Peace talks between Khartoum and the SPLM have dragged on for two years, and international goodwill and patience are running thin. Chief negotiators in the peace process resumed talks on Monday in Naivasha, Kenya, reiterating promises they made to the UN last month they would have a comprehensive peace agreement ready to sign by New Year's Eve.
Analysts say pinning down peace in the south would provide a blueprint for solving the separate 22-month-old conflict to the west in Darfur. Hopes for peace are high, even among senior observers.
"I had a good impression about these discussions," says Louis Michel, visiting European Commissioner for development and humanitarian aid. "That doesn't mean I am naively optimistic - it is a very fragile framework, a very fragile situation - but I think all the parties are willing."
Millions of dollars of aid in trust for a peaceful Sudan might be revoked unless the deadlock is broken, warns John Danforth, US ambassador to the UN and current president of the Security Council.
Inside southern Sudan, the need for peace, and the help it will bring, is obvious. Few brick structures remain standing, roads are impassable because of flooding or land mines, and healthcare is minimal.
Education, too, is scarce. According to UNICEF, girls in southern Sudan are 10 times as likely to die in pregnancy or childbirth as they are to finish primary school. Only Afghanistan under the Taliban educated fewer of its daughters.
But the Sudan Mirror reporters are finding a thirst for information among their "readers," 3 out of 4 of whom are illiterate and rely on friends to read articles aloud.
Lines of hawkers on bicycles queue up at Rumbek's puddled airstrip when the aid plane lands, bringing the latest issue. (It arrives by aid planes since there are no commercial flights and the roads from Kenya are impassible.) Most copies of the 24-page English version and the new 12-page Arabic version are still handed out free by international aid agencies.
"It is taking a while for people to come to us with stories," says Camilo Gatmai Kel, the Mirror's bureau chief in Lokichoggio, Kenya, where 52,000 south Sudanese refugees live in the vast Kakuma Camp.
"If we go in there and start asking questions, they think we are spies," he says. "People in southern Sudan do not know about journalism, they have not known about newspapers, but they are keen to see what is happening, and the Mirror is sometimes the only way they find out."
A glance through the pages of a typical edition shows articles on the peace talks, the crisis in Darfur, famine, and cattle raids. A lively letters page hints at healthy dialogue between paper and readers.
Government sympathizers regularly charge that the Mirror is biased in favor of the SPLM, adding fuel to the fires of division.

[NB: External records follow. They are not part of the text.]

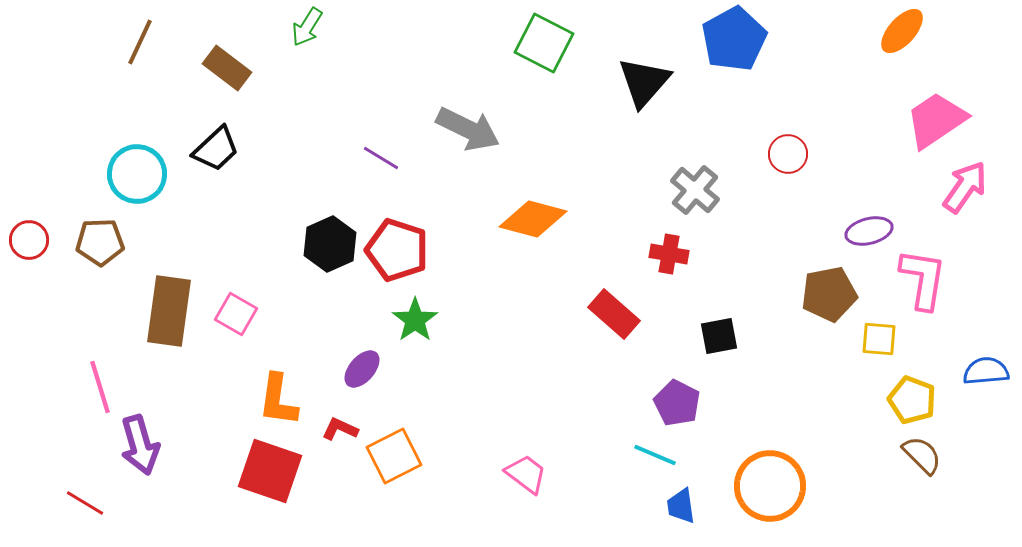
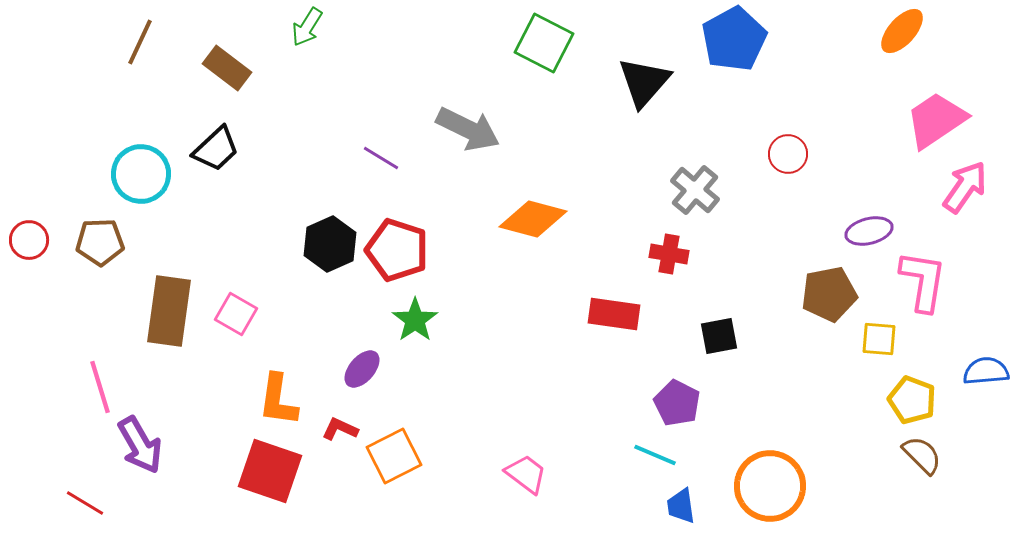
cyan circle at (137, 174): moved 4 px right
pink L-shape at (923, 279): moved 2 px down
red rectangle at (614, 314): rotated 33 degrees counterclockwise
purple arrow at (140, 445): rotated 14 degrees counterclockwise
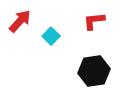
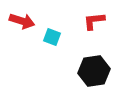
red arrow: moved 2 px right; rotated 65 degrees clockwise
cyan square: moved 1 px right, 1 px down; rotated 24 degrees counterclockwise
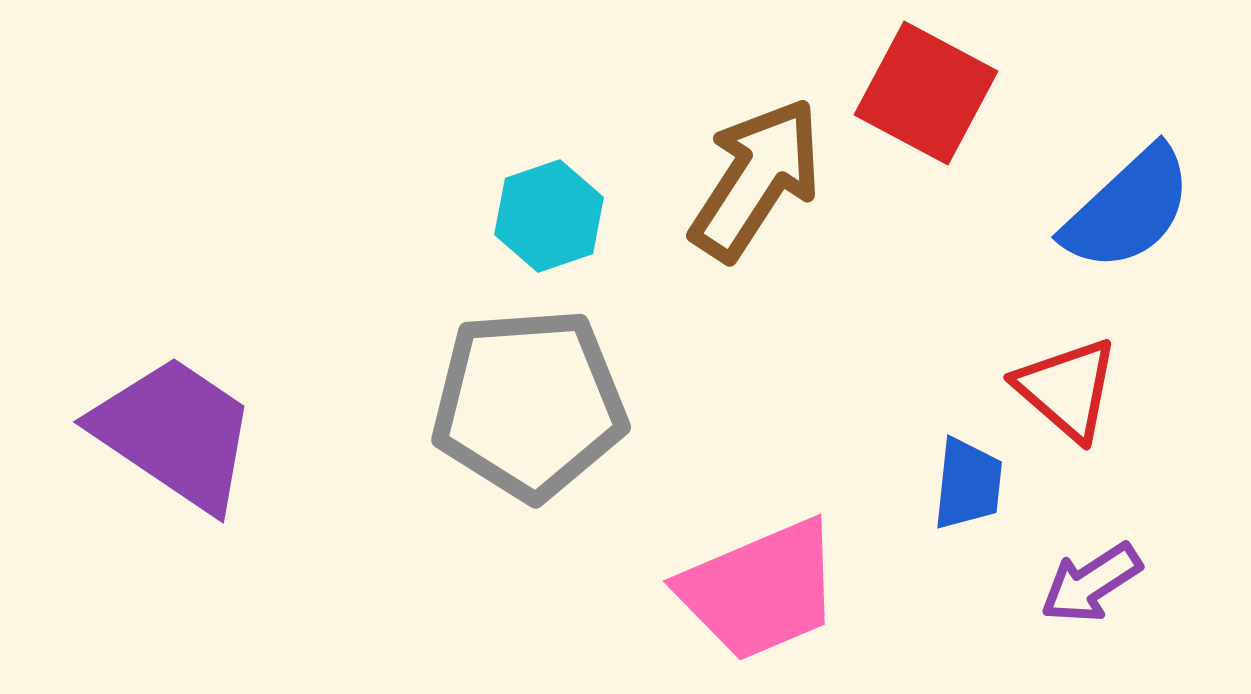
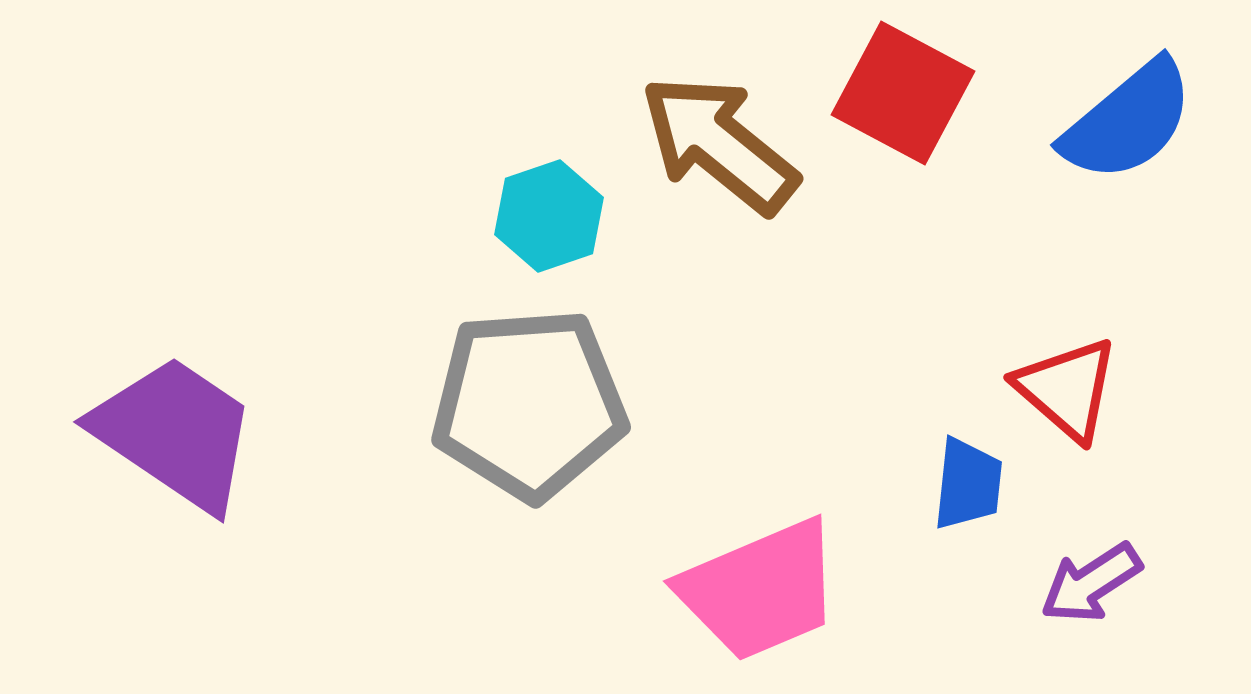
red square: moved 23 px left
brown arrow: moved 37 px left, 35 px up; rotated 84 degrees counterclockwise
blue semicircle: moved 88 px up; rotated 3 degrees clockwise
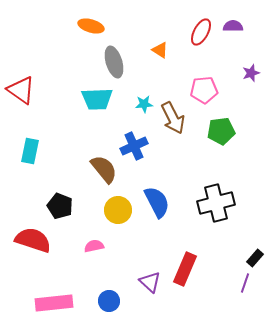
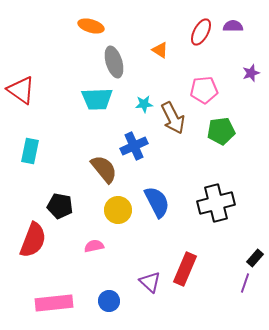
black pentagon: rotated 10 degrees counterclockwise
red semicircle: rotated 93 degrees clockwise
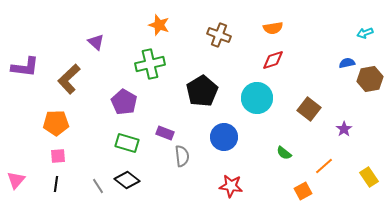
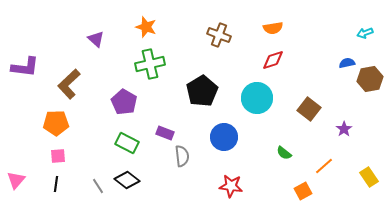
orange star: moved 13 px left, 2 px down
purple triangle: moved 3 px up
brown L-shape: moved 5 px down
green rectangle: rotated 10 degrees clockwise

Eiffe rebuts that angrily, saying his is a regional paper reflecting the concerns and interests of a regional readership, and as such it may be guilty of well-meaning parochialism, but not of bias. "Our editorials are the same in the English and Arabic editions, and they are equally challenging to the SPLM as they are to the government," he says.
The Mirror may be short of cash and advertisers, but it is devoured to the last word in the muddy marketplaces and tea shacks of southern Sudan. And if that long-awaited peace deal is signed in Kenya, the first many south Sudanese will know about it will be in the pages of their local paper, in Arabic or in English.